How many people had a spouse cheat on them? A spouse walk out on them and the kids. Do you think they went into that relationship thinking it would happen to them? Doubt it. It could even happen to you. None of us want it to happen, but fact is, nobody plans for mistakes no matter how large or small. I've never been divorced, and I hope not to have to go through that, but should I, I'd like to know that it doesn't mean I'm inferior. It certainly doesn't imply they "gave up too easily" or "didn't work at the relationship". You really can't put sweeping judgements upon such a large topic.

 

Expand your horizons. One mans trash is another mans treasure.

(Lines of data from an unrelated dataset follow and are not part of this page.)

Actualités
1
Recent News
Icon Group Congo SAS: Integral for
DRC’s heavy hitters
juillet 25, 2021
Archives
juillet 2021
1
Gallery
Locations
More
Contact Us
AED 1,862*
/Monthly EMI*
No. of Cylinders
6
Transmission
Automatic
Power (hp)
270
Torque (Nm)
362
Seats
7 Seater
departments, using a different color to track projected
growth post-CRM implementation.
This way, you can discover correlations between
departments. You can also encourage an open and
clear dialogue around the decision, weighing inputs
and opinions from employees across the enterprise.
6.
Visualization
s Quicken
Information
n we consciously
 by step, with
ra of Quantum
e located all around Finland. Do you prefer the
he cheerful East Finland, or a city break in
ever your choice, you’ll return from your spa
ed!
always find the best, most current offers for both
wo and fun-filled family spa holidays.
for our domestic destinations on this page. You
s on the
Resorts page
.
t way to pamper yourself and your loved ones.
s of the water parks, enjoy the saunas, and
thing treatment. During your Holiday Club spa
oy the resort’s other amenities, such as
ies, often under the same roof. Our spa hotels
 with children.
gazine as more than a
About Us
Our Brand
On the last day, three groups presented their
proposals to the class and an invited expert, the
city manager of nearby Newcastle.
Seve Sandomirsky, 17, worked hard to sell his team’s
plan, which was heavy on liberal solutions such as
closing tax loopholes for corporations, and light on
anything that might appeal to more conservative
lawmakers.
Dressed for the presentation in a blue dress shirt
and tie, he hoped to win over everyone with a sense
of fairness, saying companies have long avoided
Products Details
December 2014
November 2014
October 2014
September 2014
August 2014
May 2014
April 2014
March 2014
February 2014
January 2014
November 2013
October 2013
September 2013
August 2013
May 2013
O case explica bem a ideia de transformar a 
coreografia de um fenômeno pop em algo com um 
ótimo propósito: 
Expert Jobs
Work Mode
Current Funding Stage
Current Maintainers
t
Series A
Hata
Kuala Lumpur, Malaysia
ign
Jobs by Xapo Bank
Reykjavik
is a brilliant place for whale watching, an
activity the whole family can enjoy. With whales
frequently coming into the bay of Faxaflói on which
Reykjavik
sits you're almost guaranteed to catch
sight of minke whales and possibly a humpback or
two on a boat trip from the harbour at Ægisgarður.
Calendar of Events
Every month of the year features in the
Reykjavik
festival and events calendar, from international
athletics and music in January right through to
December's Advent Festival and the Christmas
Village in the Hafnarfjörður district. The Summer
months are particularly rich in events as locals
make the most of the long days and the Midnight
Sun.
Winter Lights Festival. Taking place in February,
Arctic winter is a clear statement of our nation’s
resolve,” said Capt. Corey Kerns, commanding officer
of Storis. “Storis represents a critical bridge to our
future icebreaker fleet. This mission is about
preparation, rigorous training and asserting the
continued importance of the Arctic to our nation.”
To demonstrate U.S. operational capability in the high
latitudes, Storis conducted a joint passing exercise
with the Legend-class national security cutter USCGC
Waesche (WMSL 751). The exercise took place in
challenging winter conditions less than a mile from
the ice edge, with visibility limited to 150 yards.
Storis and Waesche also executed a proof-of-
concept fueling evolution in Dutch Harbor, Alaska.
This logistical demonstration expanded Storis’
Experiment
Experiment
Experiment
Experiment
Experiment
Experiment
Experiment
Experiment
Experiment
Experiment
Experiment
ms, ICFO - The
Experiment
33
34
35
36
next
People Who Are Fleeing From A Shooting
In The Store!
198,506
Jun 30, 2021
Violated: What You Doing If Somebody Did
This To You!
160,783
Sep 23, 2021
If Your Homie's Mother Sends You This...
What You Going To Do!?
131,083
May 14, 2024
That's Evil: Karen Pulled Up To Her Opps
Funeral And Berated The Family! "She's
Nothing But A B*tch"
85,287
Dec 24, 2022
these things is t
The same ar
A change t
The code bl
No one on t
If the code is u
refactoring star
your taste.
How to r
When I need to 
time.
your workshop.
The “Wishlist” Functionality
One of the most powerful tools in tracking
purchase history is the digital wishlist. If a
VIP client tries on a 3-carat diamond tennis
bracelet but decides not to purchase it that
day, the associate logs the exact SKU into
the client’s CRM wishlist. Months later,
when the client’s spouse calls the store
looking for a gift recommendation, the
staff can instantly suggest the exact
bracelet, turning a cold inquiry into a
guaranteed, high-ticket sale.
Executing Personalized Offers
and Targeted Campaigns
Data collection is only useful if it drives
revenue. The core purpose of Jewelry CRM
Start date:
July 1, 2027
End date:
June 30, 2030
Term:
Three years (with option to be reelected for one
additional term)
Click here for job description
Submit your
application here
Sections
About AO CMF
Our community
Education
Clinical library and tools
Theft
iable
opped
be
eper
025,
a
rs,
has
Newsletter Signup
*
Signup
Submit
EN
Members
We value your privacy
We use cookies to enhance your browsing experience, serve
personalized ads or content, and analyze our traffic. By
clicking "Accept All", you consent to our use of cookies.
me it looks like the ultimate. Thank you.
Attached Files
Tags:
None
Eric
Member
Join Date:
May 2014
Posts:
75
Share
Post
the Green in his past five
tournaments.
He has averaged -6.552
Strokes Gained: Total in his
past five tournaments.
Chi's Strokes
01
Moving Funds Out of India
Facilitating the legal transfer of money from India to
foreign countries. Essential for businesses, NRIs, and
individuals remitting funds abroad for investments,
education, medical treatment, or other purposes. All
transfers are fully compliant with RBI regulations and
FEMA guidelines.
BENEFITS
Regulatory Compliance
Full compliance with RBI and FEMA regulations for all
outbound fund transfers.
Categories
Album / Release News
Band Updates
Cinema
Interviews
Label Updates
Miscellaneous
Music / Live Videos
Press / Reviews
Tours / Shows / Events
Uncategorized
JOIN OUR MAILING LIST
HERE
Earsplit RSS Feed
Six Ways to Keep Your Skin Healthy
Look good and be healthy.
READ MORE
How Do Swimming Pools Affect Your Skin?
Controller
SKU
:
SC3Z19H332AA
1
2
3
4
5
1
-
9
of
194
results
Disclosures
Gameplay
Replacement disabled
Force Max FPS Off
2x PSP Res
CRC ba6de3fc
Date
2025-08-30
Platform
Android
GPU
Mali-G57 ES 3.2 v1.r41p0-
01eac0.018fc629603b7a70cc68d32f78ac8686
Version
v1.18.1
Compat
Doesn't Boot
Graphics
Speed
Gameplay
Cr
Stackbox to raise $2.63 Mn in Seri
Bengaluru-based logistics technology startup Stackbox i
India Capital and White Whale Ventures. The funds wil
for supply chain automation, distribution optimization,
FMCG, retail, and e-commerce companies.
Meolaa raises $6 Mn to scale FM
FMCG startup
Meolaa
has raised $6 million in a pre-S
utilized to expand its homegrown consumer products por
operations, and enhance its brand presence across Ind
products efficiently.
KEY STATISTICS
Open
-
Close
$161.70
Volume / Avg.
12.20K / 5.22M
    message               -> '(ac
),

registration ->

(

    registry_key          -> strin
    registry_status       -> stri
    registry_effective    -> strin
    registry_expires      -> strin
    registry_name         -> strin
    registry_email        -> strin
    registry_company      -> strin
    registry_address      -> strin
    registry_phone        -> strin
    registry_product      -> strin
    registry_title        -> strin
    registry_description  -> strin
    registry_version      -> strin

Taht can apply to divorcees as well.

 

Ariawoman, this is not an attack on you.

 

This is for alll the thick skulled people out there.

 

I am surprised that loveshack represents such a small demographic of literates.

 

Through out this post, people have taken what I said out of context, time after time and attacked me. Thanks! Sweetness!!

 

One last time for the divorcees...

 

Being divorced is evidence of poor decision making skills, period!

 

As for the other things associated with it....

 

cheating, lying, etc...

 

I want to know if the girl I am with now cheated on her ex. If she did, she is gone, period. That is judgement, that is my choice. Get over it.

 

You all judge the same everyday but you are too glorified to admit it.

Posted

You expect women to look past the surface of physical attractiveness and consider you a catch because of your material achievements, yet I'm willing to bet you wouldn't do the same...you'd probably date an extremely attractive woman who didn't have a car, a nice job, house, etc. Am I right? Be honest.

 

I'm 24. I consider a catch a guy who is smart, good-looking, funny, sweet, ambitious, creative, shares many of my interests and is emotionally available. Material goods are not so important to me...maybe because most guys my age don't have many at this point.